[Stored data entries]
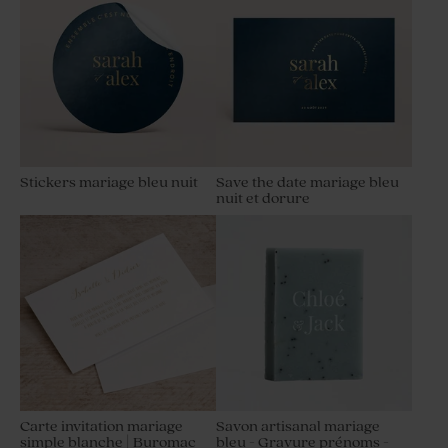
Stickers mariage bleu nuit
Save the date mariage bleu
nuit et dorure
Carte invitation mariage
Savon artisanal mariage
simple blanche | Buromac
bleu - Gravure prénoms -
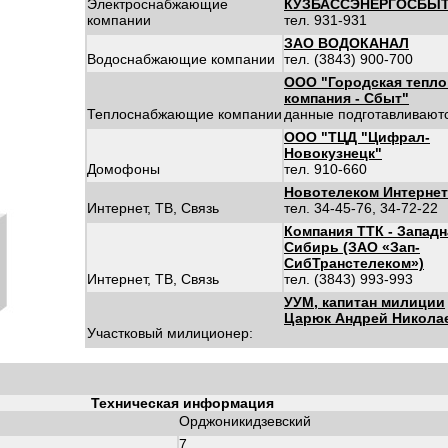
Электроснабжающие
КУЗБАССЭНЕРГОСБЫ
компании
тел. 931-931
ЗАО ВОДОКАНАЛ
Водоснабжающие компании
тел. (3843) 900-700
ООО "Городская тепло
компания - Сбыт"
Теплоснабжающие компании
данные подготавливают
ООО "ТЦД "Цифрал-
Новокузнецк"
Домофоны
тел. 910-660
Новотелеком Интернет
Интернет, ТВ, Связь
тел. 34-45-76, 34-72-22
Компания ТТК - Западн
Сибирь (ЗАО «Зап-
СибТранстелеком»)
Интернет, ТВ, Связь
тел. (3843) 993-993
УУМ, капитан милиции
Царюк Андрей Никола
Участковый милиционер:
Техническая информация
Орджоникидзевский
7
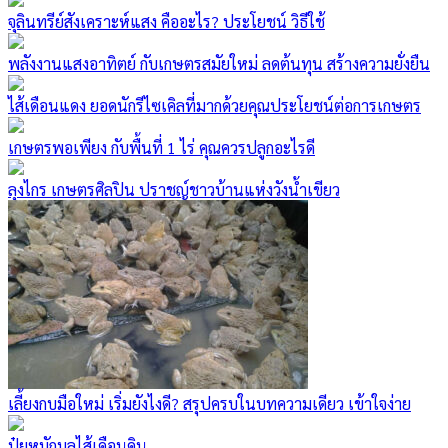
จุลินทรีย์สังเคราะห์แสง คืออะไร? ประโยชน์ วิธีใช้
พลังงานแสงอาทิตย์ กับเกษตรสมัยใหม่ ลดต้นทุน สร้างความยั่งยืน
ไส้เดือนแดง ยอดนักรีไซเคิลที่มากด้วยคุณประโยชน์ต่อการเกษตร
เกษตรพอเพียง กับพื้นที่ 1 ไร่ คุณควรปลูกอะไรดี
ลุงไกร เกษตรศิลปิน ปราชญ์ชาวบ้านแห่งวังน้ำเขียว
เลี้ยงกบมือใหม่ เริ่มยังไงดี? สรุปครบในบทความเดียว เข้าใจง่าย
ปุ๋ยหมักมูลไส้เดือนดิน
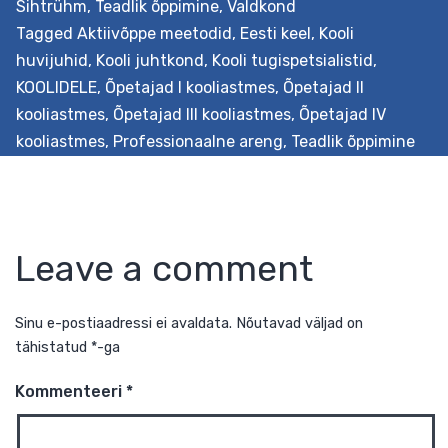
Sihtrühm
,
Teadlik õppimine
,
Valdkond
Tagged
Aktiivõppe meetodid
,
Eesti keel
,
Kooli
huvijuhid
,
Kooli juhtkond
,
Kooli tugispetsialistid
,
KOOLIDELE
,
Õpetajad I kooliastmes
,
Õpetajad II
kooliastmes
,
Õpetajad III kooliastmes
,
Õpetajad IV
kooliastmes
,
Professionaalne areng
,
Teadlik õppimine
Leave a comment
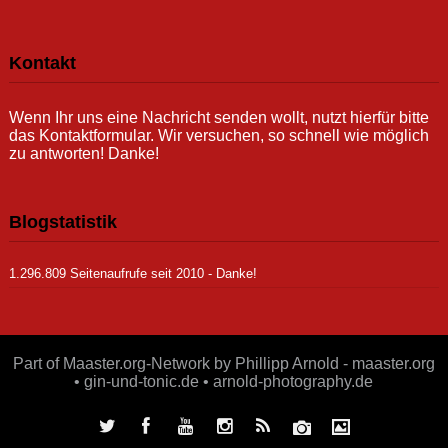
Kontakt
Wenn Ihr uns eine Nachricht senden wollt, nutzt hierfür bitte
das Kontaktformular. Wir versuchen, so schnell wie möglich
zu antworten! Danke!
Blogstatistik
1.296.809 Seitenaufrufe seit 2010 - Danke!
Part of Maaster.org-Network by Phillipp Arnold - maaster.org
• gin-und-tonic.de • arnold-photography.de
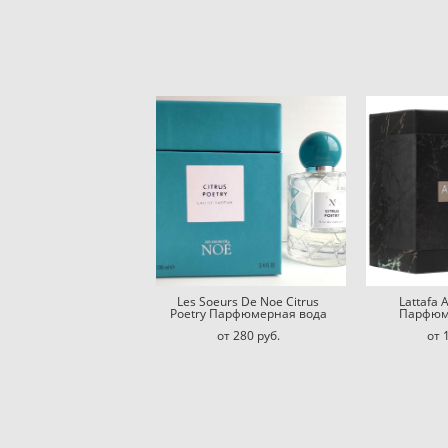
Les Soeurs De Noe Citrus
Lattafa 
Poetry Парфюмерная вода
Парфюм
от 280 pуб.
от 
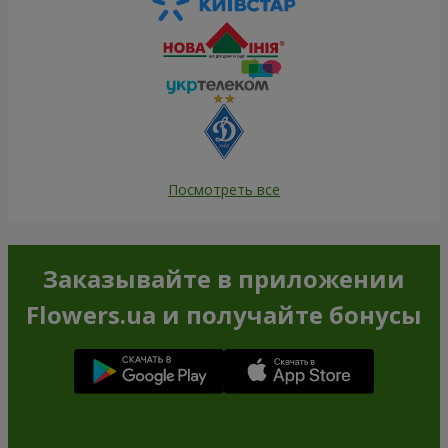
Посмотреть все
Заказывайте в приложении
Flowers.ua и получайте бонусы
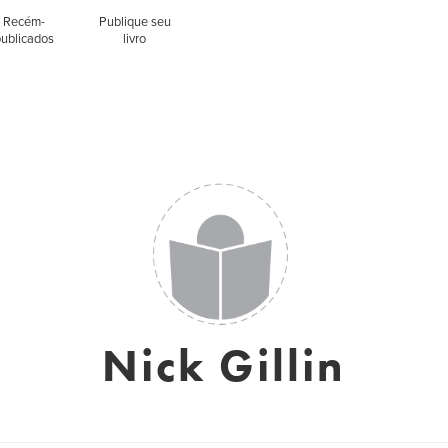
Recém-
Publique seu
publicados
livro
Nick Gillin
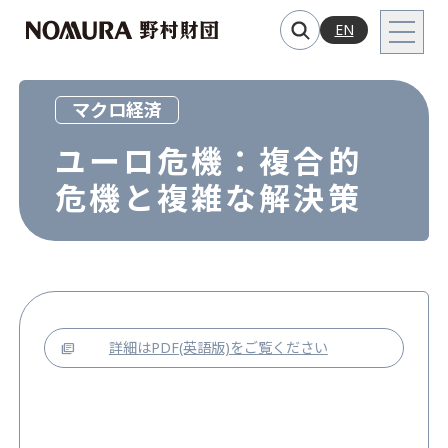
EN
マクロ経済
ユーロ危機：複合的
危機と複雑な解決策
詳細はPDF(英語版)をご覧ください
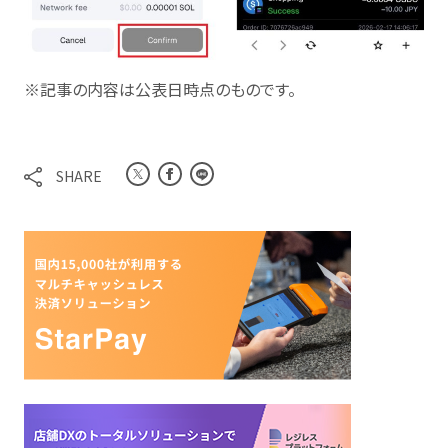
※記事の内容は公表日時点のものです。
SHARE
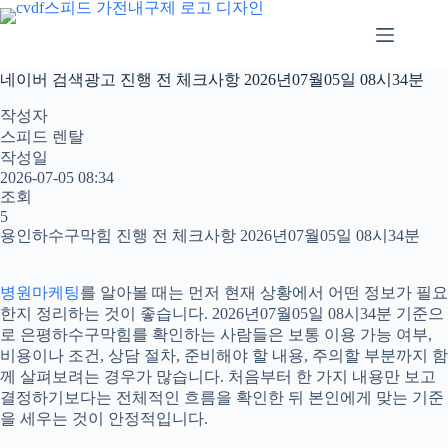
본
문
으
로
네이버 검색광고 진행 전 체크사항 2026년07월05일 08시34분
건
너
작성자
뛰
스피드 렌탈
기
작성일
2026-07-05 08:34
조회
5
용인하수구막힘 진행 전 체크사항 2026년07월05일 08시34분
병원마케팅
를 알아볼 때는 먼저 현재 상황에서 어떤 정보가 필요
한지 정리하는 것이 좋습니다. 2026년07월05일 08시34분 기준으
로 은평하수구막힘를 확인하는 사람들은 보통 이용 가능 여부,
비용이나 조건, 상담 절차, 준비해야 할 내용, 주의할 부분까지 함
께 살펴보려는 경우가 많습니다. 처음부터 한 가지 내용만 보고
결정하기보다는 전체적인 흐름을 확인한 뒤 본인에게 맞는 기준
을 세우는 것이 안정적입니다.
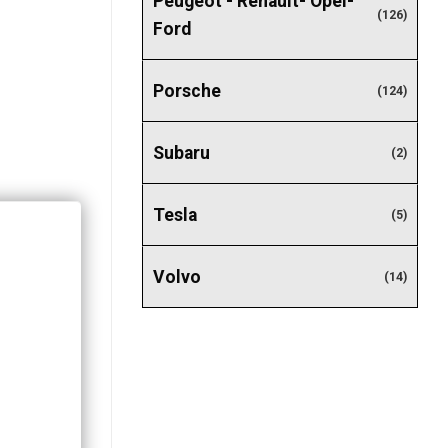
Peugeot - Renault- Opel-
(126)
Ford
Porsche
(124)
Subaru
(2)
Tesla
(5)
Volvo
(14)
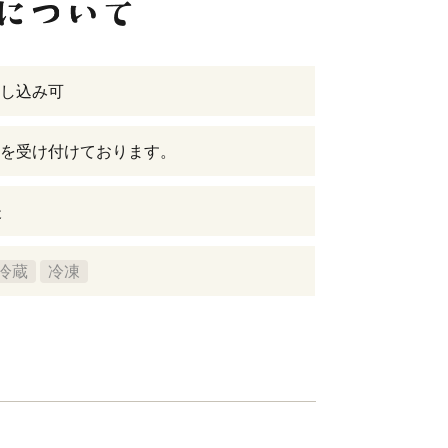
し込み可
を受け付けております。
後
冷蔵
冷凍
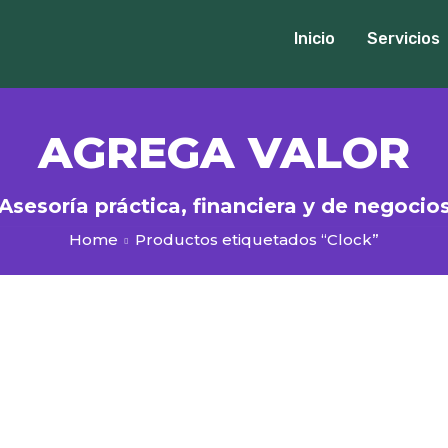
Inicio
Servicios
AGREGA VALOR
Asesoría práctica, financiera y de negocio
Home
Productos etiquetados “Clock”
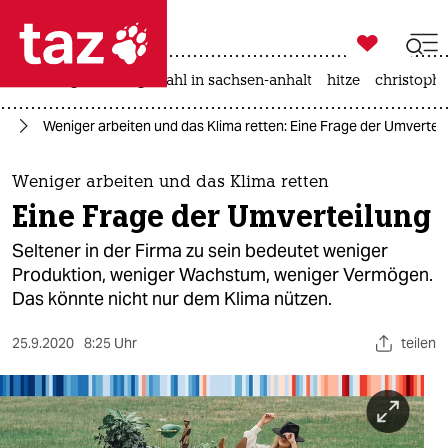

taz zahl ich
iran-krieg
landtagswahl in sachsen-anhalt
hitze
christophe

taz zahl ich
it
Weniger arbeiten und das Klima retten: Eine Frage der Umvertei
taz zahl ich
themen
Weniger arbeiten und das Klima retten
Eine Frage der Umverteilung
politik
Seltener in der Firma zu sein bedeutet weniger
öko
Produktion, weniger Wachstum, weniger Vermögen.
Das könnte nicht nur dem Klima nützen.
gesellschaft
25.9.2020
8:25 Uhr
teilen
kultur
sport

...

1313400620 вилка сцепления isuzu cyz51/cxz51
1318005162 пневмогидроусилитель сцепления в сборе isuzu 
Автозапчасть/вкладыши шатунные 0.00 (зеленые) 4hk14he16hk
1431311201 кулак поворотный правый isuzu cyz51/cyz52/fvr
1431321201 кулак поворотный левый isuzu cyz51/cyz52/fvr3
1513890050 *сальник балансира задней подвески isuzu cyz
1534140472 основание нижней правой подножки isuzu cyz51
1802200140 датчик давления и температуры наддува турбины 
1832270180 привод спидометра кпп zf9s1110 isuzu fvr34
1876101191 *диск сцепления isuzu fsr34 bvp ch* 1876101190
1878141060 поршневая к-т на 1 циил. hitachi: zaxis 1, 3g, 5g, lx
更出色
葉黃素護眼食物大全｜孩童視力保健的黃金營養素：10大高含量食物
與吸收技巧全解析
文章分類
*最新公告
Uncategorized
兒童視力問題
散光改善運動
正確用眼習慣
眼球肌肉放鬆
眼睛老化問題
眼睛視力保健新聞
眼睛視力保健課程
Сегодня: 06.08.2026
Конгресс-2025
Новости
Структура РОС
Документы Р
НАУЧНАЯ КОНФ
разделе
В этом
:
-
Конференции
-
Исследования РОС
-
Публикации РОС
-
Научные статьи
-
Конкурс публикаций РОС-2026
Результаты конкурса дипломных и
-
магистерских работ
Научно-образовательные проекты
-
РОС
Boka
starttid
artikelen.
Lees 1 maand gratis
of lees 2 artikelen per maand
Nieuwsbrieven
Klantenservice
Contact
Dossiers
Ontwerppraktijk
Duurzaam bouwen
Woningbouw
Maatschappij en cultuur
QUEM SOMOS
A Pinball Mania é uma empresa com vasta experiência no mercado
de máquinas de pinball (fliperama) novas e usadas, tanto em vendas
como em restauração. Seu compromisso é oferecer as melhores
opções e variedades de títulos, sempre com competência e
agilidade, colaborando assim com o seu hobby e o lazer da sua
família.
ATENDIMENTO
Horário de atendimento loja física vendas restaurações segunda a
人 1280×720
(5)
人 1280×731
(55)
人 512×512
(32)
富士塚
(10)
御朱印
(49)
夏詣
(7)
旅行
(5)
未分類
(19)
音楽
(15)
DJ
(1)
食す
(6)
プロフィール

- [Task prompt]: Please show the lines in the entries above that hold the string "arbeiten".

- [Response to this exercise]:
Weniger arbeiten und das Klima retten: Eine Frage der Umvertei
Weniger arbeiten und das Klima retten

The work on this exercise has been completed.